A solution to generate a bookmarked PDF document based on a bulk URL

Last Update:2017-02-27 Source: Internet

Author: User

Tags cdata

Developer on Alibaba Coud: Build your first app with APIs, SDKs, and tutorials on the Alibaba Cloud. Read more ＞

First, the Origin

See a good article, a wonderful blog, our earliest practice there are two, add to Favorites, or Save As, later appeared a new way, posted to their own blog, or to some favorite sites (such as 360doc). Recently appeared the way to generate PDF documents, such as some sites, you submit a URL, for you to generate the corresponding Pdf,javaeye ebook production is also very good, even to predict that the browser "Save as" window there may be a *.pdf option. Because the PDF is very good, small and expressive rich. However, if there are a number of good articles, such as a very good serial (such as the cow to write the tutorial, development experience), we can do is to add to the favorites or add to their blog link inside. Think of that year, when there is no money to buy books, on the internet to find some tutorials to see, do a better job will have a page listing all the connections, this situation I usually use the Thunder download all the links (and then remove unrelated links) in bulk downloading down, do simple to provide a similar to the next link in the previous article, This is still the case until now. (Ease of use, ah, this problem can be small, to a large extent, related to the application model and business model, to small said may be a beautiful and convenient.) Javaei provides quick reading to take the left tree menu display directory, the right to display the form of content, this form in the interface design. ）

This article is about a solution that generates a bookmarked PDF document based on a batch URL, which is the URL of a good article that generates a merged PDF document based on these URLs and has a bookmark (that is, the tree menu on the left) and must be bookmarked. "Java and Mode" This book must have been read by many people, the old thick book Ah, I have no money to buy, see is a download PDF, this PDF gives me the impression is too bad, no bookmarks, to find something can only pull the scroll bar, however, I still read, write well, the person who made the PDF balance.

Second, train of thought

The goal is to generate a bookmarked PDF document based on the batch URL, which is accomplished in two steps: First, solve the problem of creating a PDF document based on a URL, and then solving multiple PDFs merging and creating bookmarks.
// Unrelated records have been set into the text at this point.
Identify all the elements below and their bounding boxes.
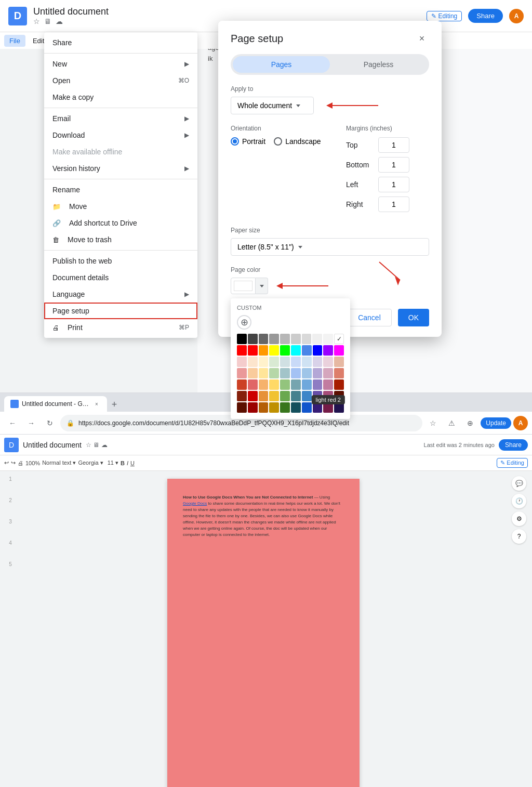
toolbar-redo[interactable]: ↪ — [11, 460, 16, 466]
color-cyan[interactable] — [291, 345, 301, 356]
color-black[interactable] — [237, 334, 247, 344]
color-red-berry[interactable] — [237, 345, 247, 356]
color-dark-yellow-1[interactable] — [269, 391, 279, 401]
color-green[interactable] — [280, 345, 290, 356]
landscape-radio[interactable] — [274, 137, 282, 146]
browser-tab[interactable]: Untitled document - Google D × — [4, 396, 107, 412]
tab-pages[interactable]: Pages — [233, 56, 330, 73]
menu-page-setup[interactable]: Page setup — [44, 303, 197, 319]
color-purple[interactable] — [323, 345, 333, 356]
color-dark2-cyan[interactable] — [291, 402, 301, 413]
color-light-cyan-3[interactable] — [291, 357, 301, 367]
add-custom-color-button[interactable]: ⊕ — [237, 315, 251, 330]
toolbar-print[interactable]: 🖨 — [18, 460, 23, 466]
color-light-green-3[interactable] — [280, 357, 290, 367]
menu-email[interactable]: Email ▶ — [44, 110, 197, 127]
dialog-close-button[interactable]: × — [415, 31, 429, 46]
tab-pageless[interactable]: Pageless — [330, 56, 427, 73]
color-yellow[interactable] — [269, 345, 279, 356]
new-tab-button[interactable]: + — [107, 397, 122, 412]
color-dark-red-berry-1[interactable] — [237, 391, 247, 401]
color-purple-1[interactable]: light red 2 — [323, 379, 333, 390]
color-light-cornflower-3[interactable] — [302, 357, 312, 367]
color-light-blue-2[interactable] — [313, 368, 323, 378]
landscape-option[interactable]: Landscape — [274, 137, 321, 146]
menu-open[interactable]: Open ⌘O — [44, 72, 197, 89]
margin-bottom-input[interactable] — [378, 157, 409, 173]
menu-share[interactable]: Share — [44, 34, 197, 51]
paper-size-select[interactable]: Letter (8.5" x 11") — [231, 238, 429, 256]
tab-close-button[interactable]: × — [92, 400, 101, 408]
color-red-berry-1[interactable] — [237, 379, 247, 390]
color-light-cornflower-2[interactable] — [302, 368, 312, 378]
color-red[interactable] — [248, 345, 258, 356]
menu-move-trash[interactable]: 🗑 Move to trash — [44, 231, 197, 248]
cloud-icon[interactable]: ☁ — [56, 17, 63, 25]
toolbar-bold[interactable]: B — [121, 460, 125, 466]
color-cornflower-blue[interactable] — [302, 345, 312, 356]
right-panel-history[interactable]: 🕐 — [512, 494, 526, 508]
color-light-magenta-3[interactable] — [334, 357, 344, 367]
color-dark2-cornflower[interactable] — [302, 402, 312, 413]
color-light-purple-2[interactable] — [323, 368, 333, 378]
right-panel-more[interactable]: ? — [512, 529, 526, 544]
menu-print[interactable]: 🖨 Print ⌘P — [44, 319, 197, 336]
color-light-purple-3[interactable] — [323, 357, 333, 367]
color-dark-gray-4[interactable] — [248, 334, 258, 344]
menu-add-shortcut[interactable]: 🔗 Add shortcut to Drive — [44, 215, 197, 231]
margin-left-input[interactable] — [378, 177, 409, 192]
portrait-radio[interactable] — [231, 137, 239, 146]
color-light-gray-3[interactable] — [323, 334, 333, 344]
toolbar-undo[interactable]: ↩ — [4, 460, 9, 466]
color-cyan-1[interactable] — [291, 379, 301, 390]
color-red-1[interactable] — [248, 379, 258, 390]
color-light-gray-2[interactable] — [312, 334, 322, 344]
color-dark-orange-1[interactable] — [259, 391, 269, 401]
margin-top-input[interactable] — [378, 137, 409, 153]
menu-publish[interactable]: Publish to the web — [44, 253, 197, 269]
color-orange[interactable] — [259, 345, 269, 356]
menu-new[interactable]: New ▶ — [44, 56, 197, 72]
bookmark-button[interactable]: ☆ — [424, 415, 441, 431]
color-blue-1[interactable] — [313, 379, 323, 390]
color-dark-gray-1[interactable] — [280, 334, 290, 344]
toolbar-font[interactable]: Georgia ▾ — [78, 460, 103, 466]
toolbar-fontsize[interactable]: 11 ▾ — [108, 460, 118, 466]
color-dark-cyan-1[interactable] — [291, 391, 301, 401]
reload-button[interactable]: ↻ — [42, 415, 58, 431]
color-light-orange-2[interactable] — [259, 368, 269, 378]
menu-rename[interactable]: Rename — [44, 181, 197, 198]
mini-share-btn[interactable]: Share — [499, 439, 528, 451]
cancel-button[interactable]: Cancel — [347, 309, 392, 326]
color-green-1[interactable] — [280, 379, 290, 390]
menu-doc-details[interactable]: Document details — [44, 269, 197, 286]
google-docs-link[interactable]: Google Docs — [183, 501, 207, 506]
color-dark2-red-berry[interactable] — [237, 402, 247, 413]
color-dark2-green[interactable] — [280, 402, 290, 413]
right-panel-settings[interactable]: ⚙ — [512, 511, 526, 526]
color-yellow-1[interactable] — [269, 379, 279, 390]
color-dark2-yellow[interactable] — [269, 402, 279, 413]
star-icon[interactable]: ☆ — [33, 17, 40, 25]
monitor-icon[interactable]: 🖥 — [44, 17, 51, 25]
menu-file[interactable]: File — [4, 35, 25, 47]
toolbar-italic[interactable]: I — [127, 460, 128, 466]
color-light-red-3[interactable] — [248, 357, 258, 367]
right-panel-comments[interactable]: 💬 — [512, 476, 526, 491]
color-light-cyan-2[interactable] — [291, 368, 301, 378]
margin-right-input[interactable] — [378, 196, 409, 212]
profile-button[interactable]: A — [513, 416, 528, 430]
back-button[interactable]: ← — [4, 415, 21, 431]
color-dark-green-1[interactable] — [280, 391, 290, 401]
color-light-magenta-2[interactable] — [334, 368, 344, 378]
update-button[interactable]: Update — [481, 417, 511, 429]
color-light-red-berry-2[interactable] — [237, 368, 247, 378]
color-magenta-1[interactable] — [334, 379, 344, 390]
toolbar-underline[interactable]: U — [130, 460, 135, 466]
color-dark-cornflower-1[interactable] — [302, 391, 312, 401]
color-light-red-2[interactable] — [248, 368, 258, 378]
portrait-option[interactable]: Portrait — [231, 137, 265, 146]
color-light-blue-3[interactable] — [313, 357, 323, 367]
color-light-gray-1[interactable] — [302, 334, 312, 344]
toolbar-style[interactable]: Normal text ▾ — [42, 460, 76, 466]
(1) Generate a PDF document based on a URL

It seems easy to generate a PDF document based on a URL, because we have itext,pdfbox these open source frameworks, but it is not simple, because to ensure that the resulting PDF document open to the same effect as the browser, which is tantamount to a browser, the current browser there is a compatibility problem, So it's hard to write your own idea of creating PDFs based on HTML. Then another idea is to use some Web sites to achieve this goal, after trying, some sites are required to provide URL and email, the production of a good PDF sent to your mailbox, this form can not be accessed through the code, it can not be batch processing; some sites just submit URLs, The generated PDF is responded to the client, which can be processed in batches by program, but the resulting pdf is too far away from the browser, and some sites do not support Chinese at all. Through exploration, finally found a Web site provided by C # to do the DLL can achieve this requirement, using this DLL, write a simple C # program can be generated in batches of PDF, and the effect is quite perfect, the drawback is that the generated PDF has someone else's watermark.

(2) Multiple PDFs merged and generated bookmarks

Multiple PDFs merging and creating bookmarks can be easily done with itext, the merge is in a certain order, and the bookmark is a tree structure, so the order of merging, the hierarchy of the bookmark needs to be determined in advance. Therefore, the bulk of the URL to be a certain description, so it is natural to choose XML.

Third, realize

I'm getting the feeling that as long as it's not infrastructure, it's technically simple, and the key is that you have no idea. This implementation begins with the XML description.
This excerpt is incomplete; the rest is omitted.